Odolghes had promised that once we had what he called some proper organization, the small grey stone we had gone to such pains to retrieve could be turned into unlimited quantities of gold. Meaning that it would make us rich again. It seemed a puzzling and far-fetched claim when I first heard it, and even now, when I understand what Odolghes meant by organization and have seem the claim fulfilled beyond his boldest dreams, some of the puzzle still remains as regards the actual way the transformation came about.
It happened swiftly, yet in such tiny steps we were hardly aware of taking them. The stone, you see, didn’t alter our work much, not as far as methods go, but it helped us to carry it out far more efficiently in far less time. If we had an order of, say, two cartloads of iron ore, which was the usual amount customers wanted, we could now deliver in a fortnight instead of the three or four months it had taken us before when we had no pointers to guide us but our eyes and noses. This meant, to begin with, merely that we could take on more work. Which we did, job after job, so that in terms of health and comfort we were worse off than ever before: tireder, hungrier, grimier and with such sore feet that when the evenings came round some of us – particularly the crushers like me and the other children – could scarcely hobble.
Another month, another fortnight even, of such punishing effort and Odolghes might have had a rebellion on his hands. Or hand.
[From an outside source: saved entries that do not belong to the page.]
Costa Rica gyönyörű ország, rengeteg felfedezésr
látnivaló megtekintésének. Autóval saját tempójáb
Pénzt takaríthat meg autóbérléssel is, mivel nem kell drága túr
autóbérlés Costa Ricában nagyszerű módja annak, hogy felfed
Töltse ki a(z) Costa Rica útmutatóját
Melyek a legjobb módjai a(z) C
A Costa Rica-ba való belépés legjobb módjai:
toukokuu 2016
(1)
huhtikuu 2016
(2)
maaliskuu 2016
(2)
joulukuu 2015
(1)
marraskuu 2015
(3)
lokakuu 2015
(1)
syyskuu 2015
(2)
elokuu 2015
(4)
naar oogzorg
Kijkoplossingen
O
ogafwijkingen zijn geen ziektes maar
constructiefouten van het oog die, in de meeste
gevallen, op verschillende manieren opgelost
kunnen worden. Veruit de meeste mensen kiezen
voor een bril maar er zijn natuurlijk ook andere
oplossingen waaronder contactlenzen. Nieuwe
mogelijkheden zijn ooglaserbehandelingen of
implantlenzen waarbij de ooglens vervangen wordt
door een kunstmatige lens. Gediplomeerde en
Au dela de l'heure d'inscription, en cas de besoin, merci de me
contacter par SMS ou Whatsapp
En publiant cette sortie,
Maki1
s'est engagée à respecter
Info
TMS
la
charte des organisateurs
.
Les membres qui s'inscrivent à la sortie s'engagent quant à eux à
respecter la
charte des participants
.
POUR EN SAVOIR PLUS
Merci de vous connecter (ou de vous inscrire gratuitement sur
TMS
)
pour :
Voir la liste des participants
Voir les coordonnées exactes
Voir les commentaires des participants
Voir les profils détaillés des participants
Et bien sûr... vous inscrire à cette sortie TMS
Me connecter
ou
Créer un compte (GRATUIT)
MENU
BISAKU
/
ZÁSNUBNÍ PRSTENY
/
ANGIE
Our people were intrigued by him, were lured by the promises he made, but the old habit of mockery had left its trace and they weren’t quite prepared to follow him yet, not the way they had followed my grandfather before the toothache – right or wrong, thick or thin. A state of affairs which Tusky, sapping away like a mole - a dig here, a tunnel there – was quick to exploit. I caught him more than once spreading grumbles, calling Odolghes ‘the half-man’ and accusing him, on account of his disability, of doing only half the amount of work. ‘Yet he eats twice as much as you and me,’ he went on each time, giving his listener a double prod in the belly so that the reckoning would be clear. ‘And he is twice as big. Remember we used to call him Cuckoo-pate? Well, that’s what he is: a cuckoo, a great idle cuckoo in our nest, growing fat while we little birds slave to do his bidding. Where’s all the gold he promised us, eh? Where’s the food? Where’s the perks?’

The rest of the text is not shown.